### HOW TO COMPLETE THIS TASK
Go through the records and count every line that holds "Dragon". Only the number belongs in the reply.

### SOURCE MATERIAL

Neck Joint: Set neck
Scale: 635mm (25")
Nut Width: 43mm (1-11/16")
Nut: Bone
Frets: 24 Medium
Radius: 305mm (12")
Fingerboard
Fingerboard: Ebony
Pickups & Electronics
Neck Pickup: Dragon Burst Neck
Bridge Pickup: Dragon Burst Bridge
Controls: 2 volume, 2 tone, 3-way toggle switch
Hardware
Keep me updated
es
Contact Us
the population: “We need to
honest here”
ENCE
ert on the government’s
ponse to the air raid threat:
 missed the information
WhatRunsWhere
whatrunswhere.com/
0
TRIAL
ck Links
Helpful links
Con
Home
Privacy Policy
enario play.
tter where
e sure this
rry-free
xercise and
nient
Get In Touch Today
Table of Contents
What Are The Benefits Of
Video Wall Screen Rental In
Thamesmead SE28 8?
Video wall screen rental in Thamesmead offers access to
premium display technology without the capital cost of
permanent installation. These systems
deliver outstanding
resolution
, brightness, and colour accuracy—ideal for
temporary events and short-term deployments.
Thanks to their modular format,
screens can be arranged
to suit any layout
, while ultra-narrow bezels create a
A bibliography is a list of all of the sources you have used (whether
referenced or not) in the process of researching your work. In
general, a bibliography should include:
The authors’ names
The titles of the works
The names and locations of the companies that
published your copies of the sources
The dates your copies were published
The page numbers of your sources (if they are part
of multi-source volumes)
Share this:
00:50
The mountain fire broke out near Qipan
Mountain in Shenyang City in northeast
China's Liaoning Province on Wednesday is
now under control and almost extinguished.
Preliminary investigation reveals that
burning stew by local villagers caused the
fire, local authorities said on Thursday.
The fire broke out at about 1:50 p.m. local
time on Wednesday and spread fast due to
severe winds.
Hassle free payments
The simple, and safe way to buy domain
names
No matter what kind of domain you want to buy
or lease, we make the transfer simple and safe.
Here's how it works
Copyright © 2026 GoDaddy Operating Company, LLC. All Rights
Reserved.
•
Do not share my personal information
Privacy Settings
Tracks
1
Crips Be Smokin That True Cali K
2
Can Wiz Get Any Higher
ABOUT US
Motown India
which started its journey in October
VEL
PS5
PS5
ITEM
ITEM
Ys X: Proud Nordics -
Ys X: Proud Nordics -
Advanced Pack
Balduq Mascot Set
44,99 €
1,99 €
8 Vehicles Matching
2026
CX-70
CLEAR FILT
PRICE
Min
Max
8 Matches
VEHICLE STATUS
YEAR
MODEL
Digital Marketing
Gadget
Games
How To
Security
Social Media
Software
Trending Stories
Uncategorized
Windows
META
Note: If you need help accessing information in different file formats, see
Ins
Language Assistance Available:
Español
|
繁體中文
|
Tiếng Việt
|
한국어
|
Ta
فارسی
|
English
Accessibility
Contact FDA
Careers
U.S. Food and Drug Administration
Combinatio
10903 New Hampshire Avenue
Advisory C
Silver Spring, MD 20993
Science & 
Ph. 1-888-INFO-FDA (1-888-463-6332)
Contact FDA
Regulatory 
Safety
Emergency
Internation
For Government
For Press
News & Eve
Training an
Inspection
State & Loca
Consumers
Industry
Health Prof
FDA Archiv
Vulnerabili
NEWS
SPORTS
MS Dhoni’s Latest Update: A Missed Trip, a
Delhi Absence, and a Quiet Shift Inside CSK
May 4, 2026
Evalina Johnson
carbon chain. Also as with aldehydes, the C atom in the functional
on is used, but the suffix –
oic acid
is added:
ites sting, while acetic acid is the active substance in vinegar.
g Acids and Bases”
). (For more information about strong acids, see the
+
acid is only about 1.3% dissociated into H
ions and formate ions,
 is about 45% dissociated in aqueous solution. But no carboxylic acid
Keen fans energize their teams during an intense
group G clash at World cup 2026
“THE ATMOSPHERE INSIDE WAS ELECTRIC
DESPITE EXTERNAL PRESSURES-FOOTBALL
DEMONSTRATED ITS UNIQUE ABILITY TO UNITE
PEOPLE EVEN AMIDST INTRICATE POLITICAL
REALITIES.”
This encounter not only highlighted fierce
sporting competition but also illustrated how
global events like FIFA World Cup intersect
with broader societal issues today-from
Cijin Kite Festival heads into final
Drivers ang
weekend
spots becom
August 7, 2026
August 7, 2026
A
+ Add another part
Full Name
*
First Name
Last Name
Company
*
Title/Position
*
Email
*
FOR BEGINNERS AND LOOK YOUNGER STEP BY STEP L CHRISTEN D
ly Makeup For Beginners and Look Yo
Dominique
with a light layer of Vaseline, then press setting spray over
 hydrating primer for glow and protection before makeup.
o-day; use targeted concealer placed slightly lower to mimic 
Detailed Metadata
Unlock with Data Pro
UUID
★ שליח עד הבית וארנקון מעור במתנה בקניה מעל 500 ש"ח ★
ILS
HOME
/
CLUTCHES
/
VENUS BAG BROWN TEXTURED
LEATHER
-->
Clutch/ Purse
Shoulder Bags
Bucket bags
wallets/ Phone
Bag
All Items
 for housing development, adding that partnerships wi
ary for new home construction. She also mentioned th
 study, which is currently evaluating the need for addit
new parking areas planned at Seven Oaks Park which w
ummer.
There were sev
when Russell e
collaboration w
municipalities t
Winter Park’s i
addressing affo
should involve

### TASK SOLUTION
2